Was das im Klartext bedeutet, bringt „Bild“ auf den Punkt: „Die Regierung besprach mit Betreibern Sozialer Netzwerke, die täglich von Dutzenden Millionen Deutschen benutzt werden, wie gegen die Verbreitung von Informationen vorgegangen werden kann, die sie als falsch und gefährlich erachtete.“
Mit dabei war auch Angela Merkels Regierungssprecher Steffen Seibert. Also der Mann, der mir in der Bundespressekonferenz in die Augen schaute – meistens aber vorbei – und treuherzig beteuerte, die Zensur sei Privatsache, und die Regierung habe damit nichts, aber auch gar nichts zu tun!

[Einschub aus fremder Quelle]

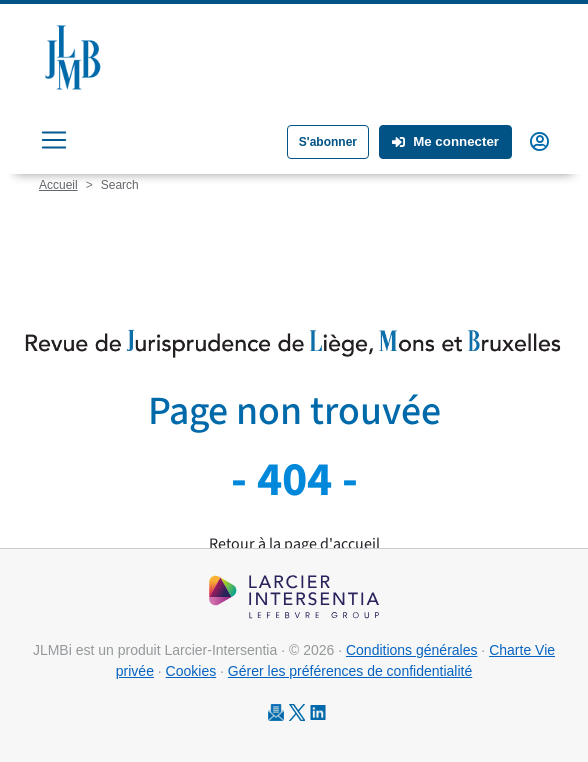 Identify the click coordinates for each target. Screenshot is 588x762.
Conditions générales (412, 650)
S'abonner (328, 142)
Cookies (191, 671)
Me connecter (445, 141)
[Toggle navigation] (54, 140)
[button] (539, 140)
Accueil (58, 185)
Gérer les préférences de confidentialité (350, 671) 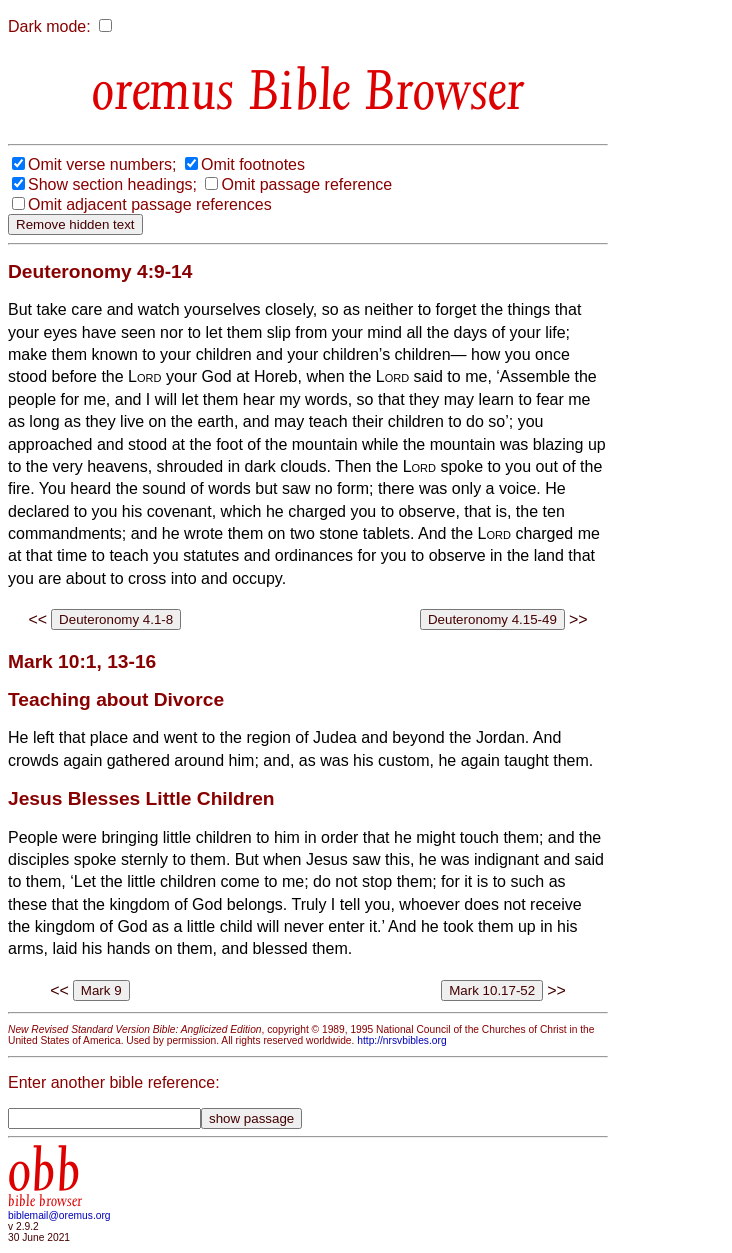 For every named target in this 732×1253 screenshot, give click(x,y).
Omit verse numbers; (102, 164)
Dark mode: (49, 26)
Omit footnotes (253, 164)
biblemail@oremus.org (59, 1215)
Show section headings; (112, 184)
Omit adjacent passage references (150, 204)
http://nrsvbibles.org (401, 1040)
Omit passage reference (306, 184)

Was für eine Dreistigkeit!
Was genau die Regierung von den Sozialen Netzwerken im Umgang mit sogenannten „Falschinformationen“ forderte und ob Google und Facebook den Forderungen nachkamen – dazu wollen die Beteiligten laut „Bild“ nichts sagen. „Beschlüsse wurden nicht gefasst“, erklärte ein Regierungssprecher gegenüber dem Blatt – während die Konzerne schweigen. Klar ist: Zensur erfolgt in der Regel auf Zuruf und nicht per offiziellem Beschluss. Denn der würde Verantwortlichkeiten nach sich ziehen.
Ans Licht kam der Geheimgipfel durch eine Anfrage des FDP-Vize-Chefs Wolfgang Kubicki. Er zeigt sich nun besorgt und sagte der „Bild“: „Artikel 5 unseres Grundgesetzes stellt fest: ‚Eine Zensur findet nicht statt.‘ Die Bürgerinnen und Bürger müssen erwarten, dass die vorige Bundesregierung unter Angela Merkel diesen Grundsatz nicht verletzt hat“.
Kubicki mahnt nun Aufklärung an: „Natürlich können wir nicht ausschließen, dass es mögliche Einflussnahmen auf Twitter und Co. nicht nur in den USA, sondern auch hierzulande gegeben hat.“ Es dränge sich die Frage auf, „welche Gedanken im Sommer 2020 mit den Internetdiensten eigentlich ausgetauscht werden sollten und wurden“, so der Liberale zur „Bild“: „Ich erwarte, dass das Bundesgesundheitsministerium und das Kanzleramt die nötige Transparenz herstellen, damit falsche Schlüsse über eine mögliche Einflussnahme vermieden werden.“
Ich fürchte, das wird ein frommer Wunsch bleiben. Denn statt Aufklärung ist im polit-medialen Komplex Vertuschung angesagt. Inzwischen wird auch immer deutlicher, warum: Die Wahrheit könnte die Bürger verunsichern.